A nice solution is to fit a distributor from an A or B series MG that has
more mechanical advance available.  You can then run less initial advance
with the same combined advance available at higher Rpm's.  Adapting vacuum
advance helps as well.  The 48 state MGB distributor is a good choice.  it
has 22 degrees (again from memory, could be off a pinch) of mechanical
advance available, and 6 degrees of vacuum advance available.  I have this
distributor on my 1275 and have added a vacuum port to the DCOE 40 just
infront of the throttle plate.  At idle, no vacuum, at part throttle, high
vacuum, wide open low vacuum.  I have the initial timing set at 6 degrees,
which makes for easy starting, but total advance while cruising at 3000 RPM
and above is 34 degrees.

Hope this helps.

David Riker
74 Midget
63 Falcon
70 Torino
http://home.pacbell.net/davriker
----- Original Message -----
From "Brent Wolf" <wolfbj at prodigy.net>
To: "Spridgets" <spridgets@autox.team.net>
Sent: Saturday, February 02, 2002 9:39 PM
Subject: 1500 Weber and Timing

> Under fine tuning, it says to reset the timing to match the additional
power
> output.

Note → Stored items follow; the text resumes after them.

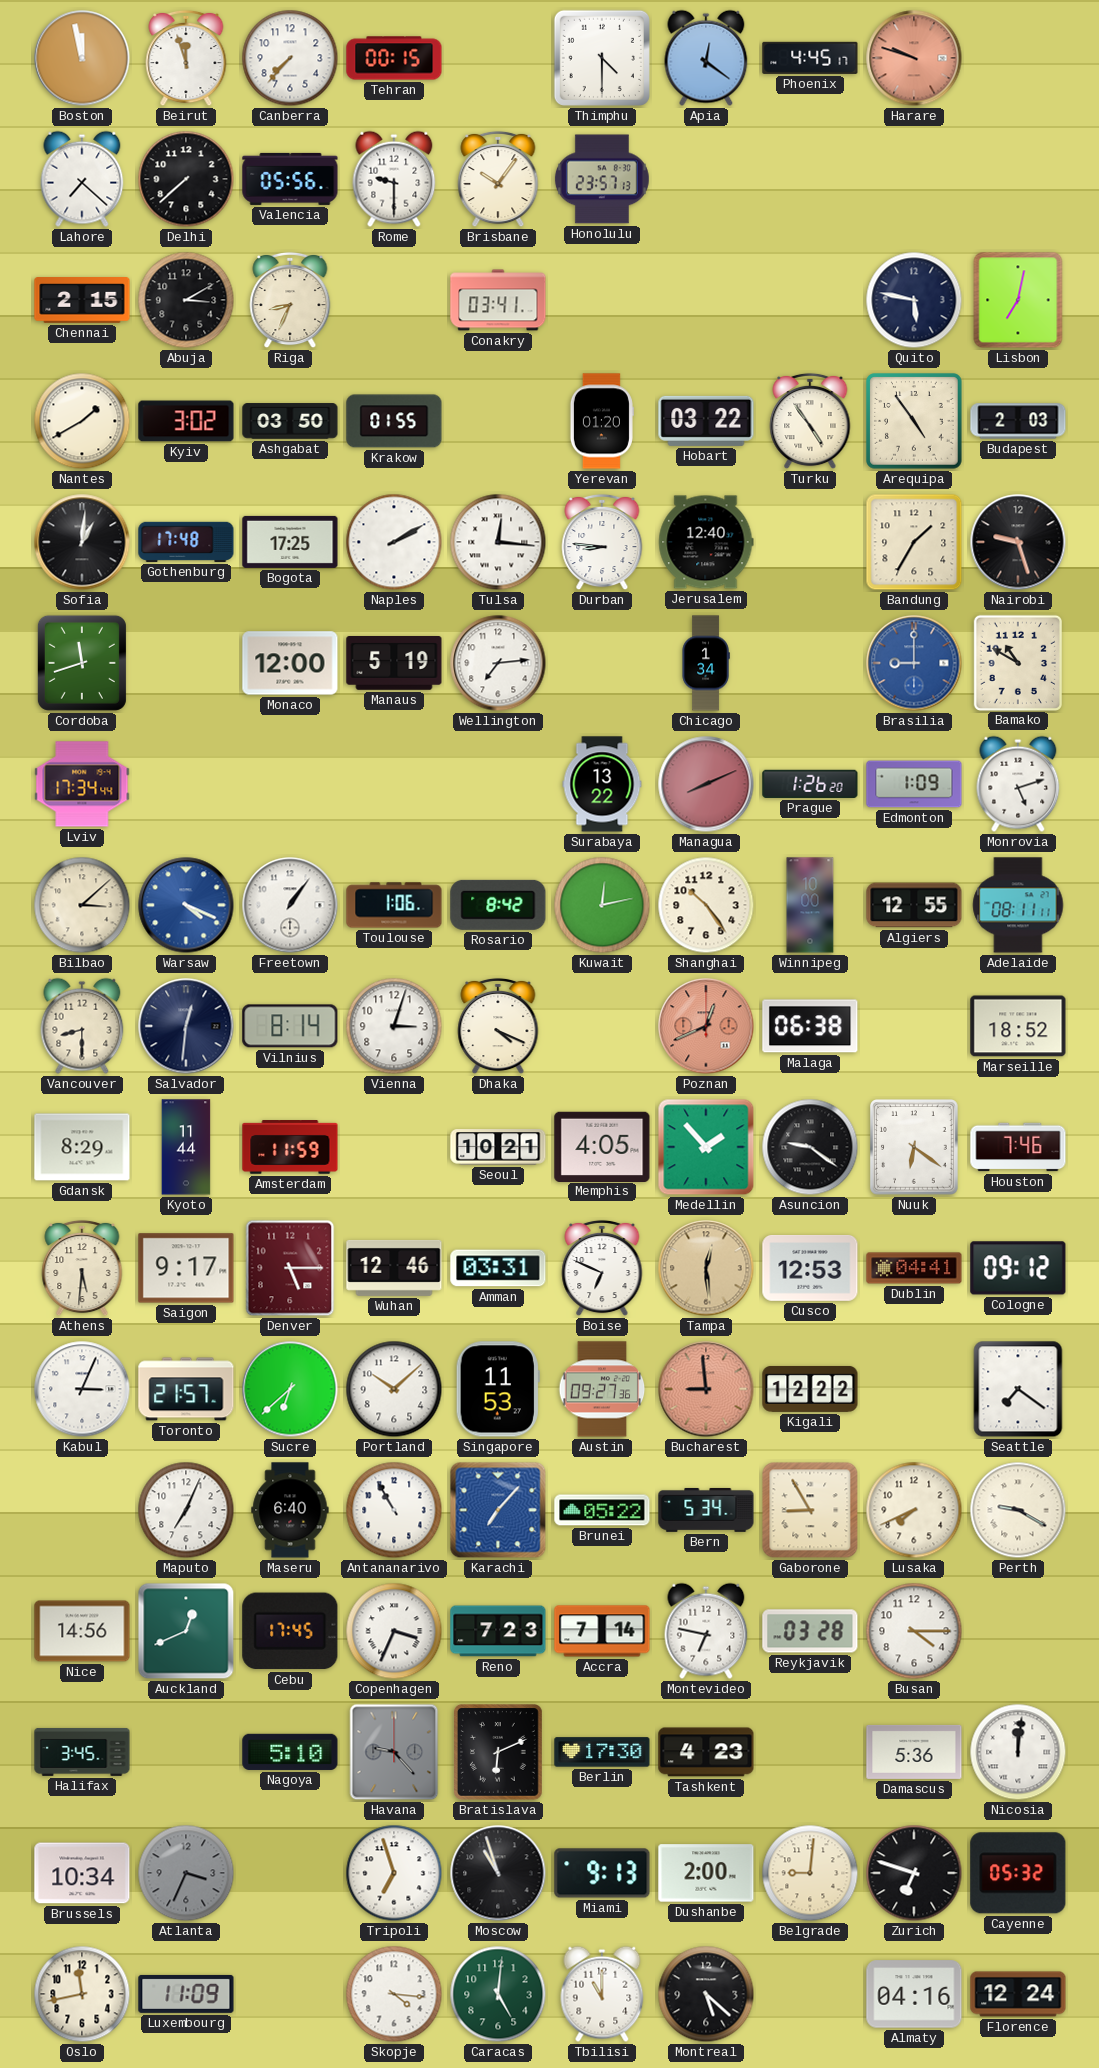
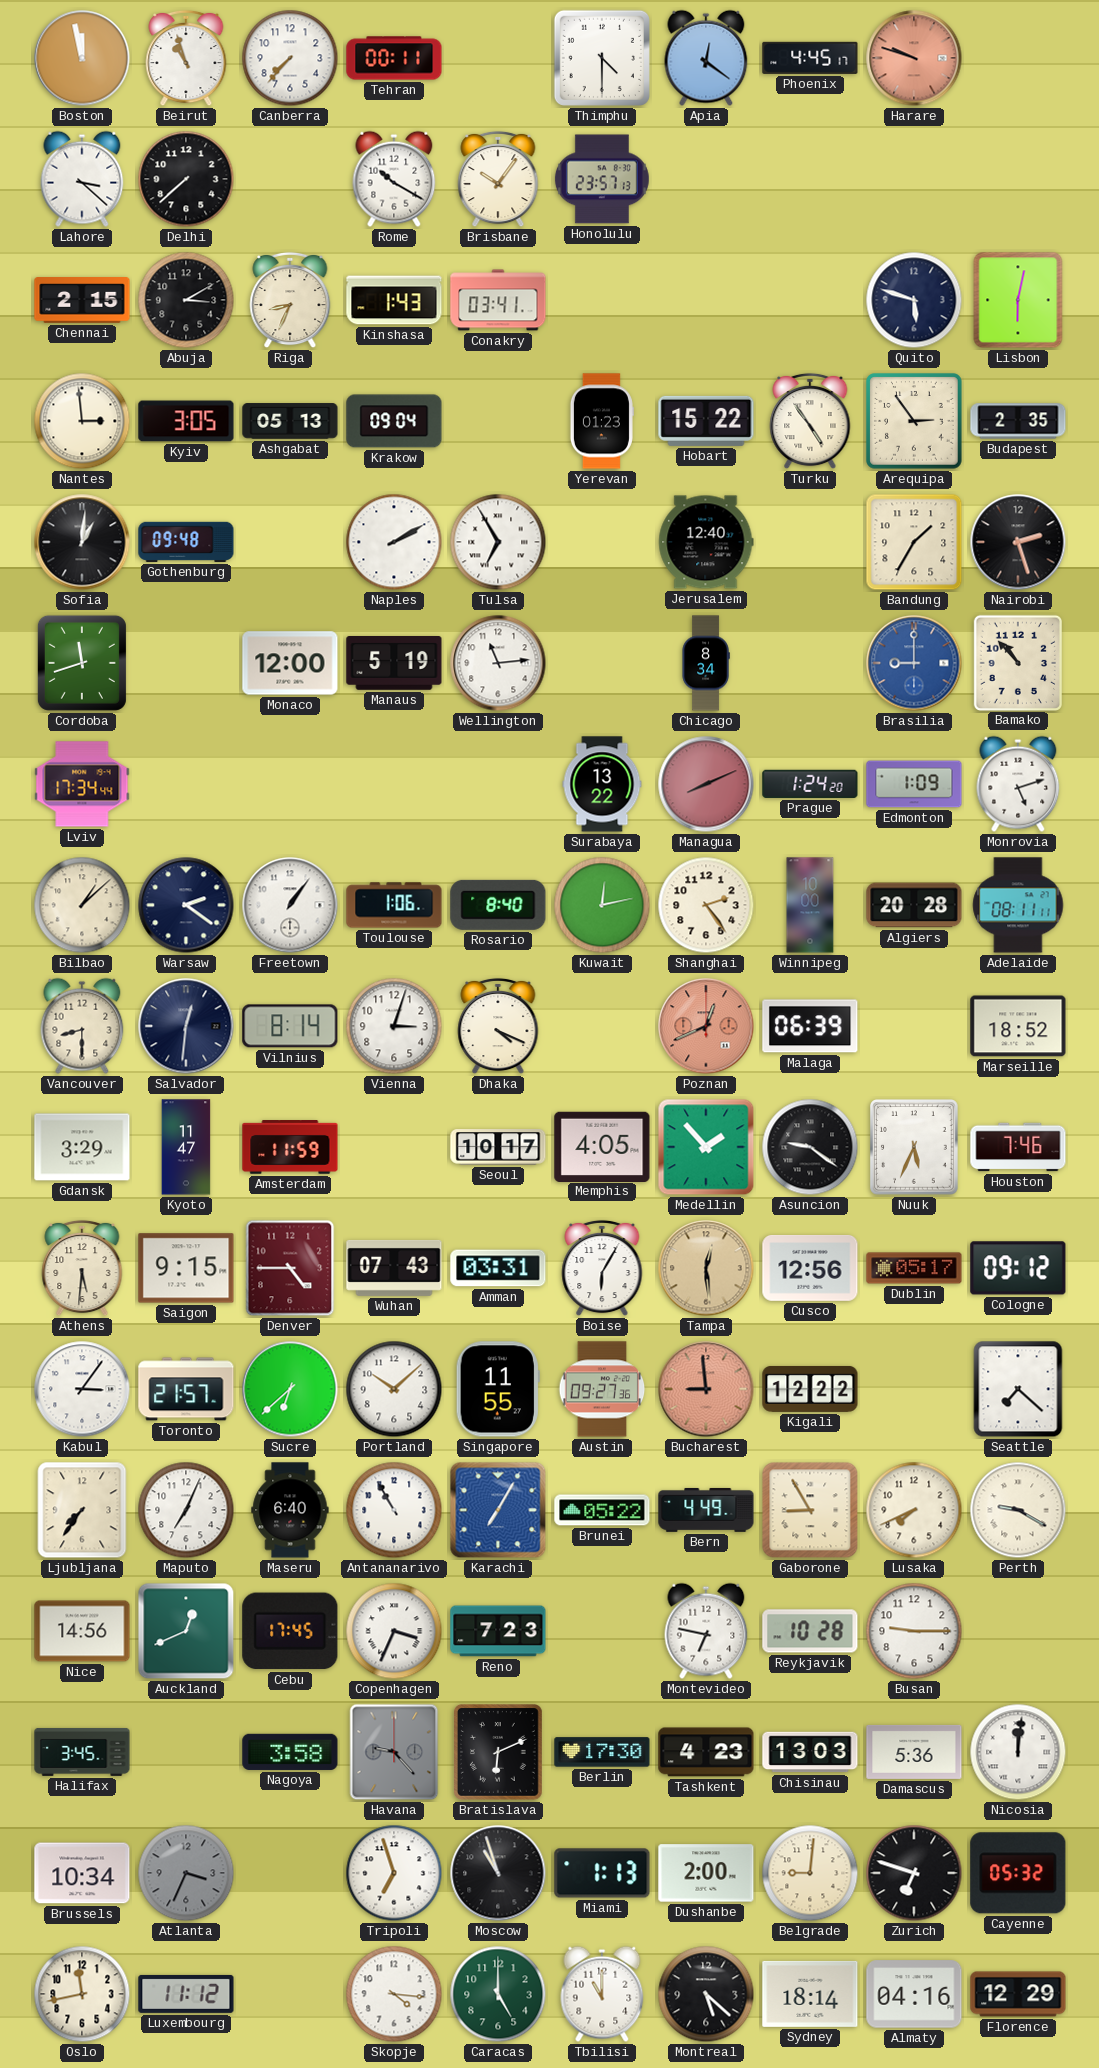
Beirut: 11:57 -> 10:57
Tehran: 00:15 -> 00:11
Lahore: 7:22 -> 3:22
Valencia: 05:56 -> none
Rome: 9:30 -> 10:20
Kinshasa: none -> 1:43
Quito: 5:47 -> 5:48
Lisbon: 7:02 -> 6:02
Nantes: 1:40 -> 2:59
Kyiv: 3:02 -> 3:05
Ashgabat: 03:50 -> 05:13
Krakow: 01:55 -> 09:04
Yerevan: 01:20 -> 01:23
Hobart: 03:22 -> 15:22
Arequipa: 4:54 -> 2:54
Budapest: 2:03 -> 2:35
Gothenburg: 17:48 -> 09:48
Bogota: 17:25 -> none
Tulsa: 12:16 -> 6:55
Durban: 8:46 -> none
Nairobi: 9:27 -> 2:27
Wellington: 7:14 -> 11:14
Chicago: 1:34 -> 8:34
Bamako: 10:50 -> 10:53
Prague: 1:26 -> 1:24
Bilbao: 3:08 -> 1:08
Warsaw: 4:19 -> 2:21
Warsaw dial: blue -> navy
Rosario: 8:42 -> 8:40
Shanghai: 10:24 -> 2:24
Algiers: 12:55 -> 20:28
Malaga: 06:38 -> 06:39
Gdansk: 8:29 -> 3:29
Kyoto: 11:44 -> 11:47
Seoul: 10:21 -> 10:17
Nuuk: 6:21 -> 5:34
Saigon: 9:17 -> 9:15
Denver: 5:15 -> 4:45
Wuhan: 12:46 -> 07:43
Boise: 6:49 -> 6:05
Cusco: 12:53 -> 12:56
Dublin: 04:41 -> 05:17
Kabul: 3:04 -> 3:06
Singapore: 11:53 -> 11:55
Seattle: 7:21 -> 7:22
Ljubljana: none -> 7:36
Karachi: 7:07 -> 7:05
Bern: 5:34 -> 4:49
Accra: 7:14 -> none
Reykjavik: 03:28 -> 10:28
Busan: 4:15 -> 9:15
Nagoya: 5:10 -> 3:58
Chisinau: none -> 13:03
Miami: 9:13 -> 1:13
Luxembourg: 11:09 -> 11:12
Caracas: 5:01 -> 5:00
Sydney: none -> 18:14
Florence: 12:24 -> 12:29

It says to reset the ignition timing to  22-25 BTDC at 900-1000
> rpm.. I am a little leery here.  This entire instruction is titled for an
> MGB. I don't know what the original ign. timing was.  My 1500s original
> timing was either 2 ATDC or 10 BTDC (depending on where you read).
>
> I have adjusted my timing to 16 BTDC and I am impressed with the
> performance, etc. My question - Is anyone running around with a1500 set at
> 22-25 BTDC?  What kind of indications should I expect if I advance my
timing
> to far? Overheating??? Ping or knock?? (none yet) Run on (None Yet)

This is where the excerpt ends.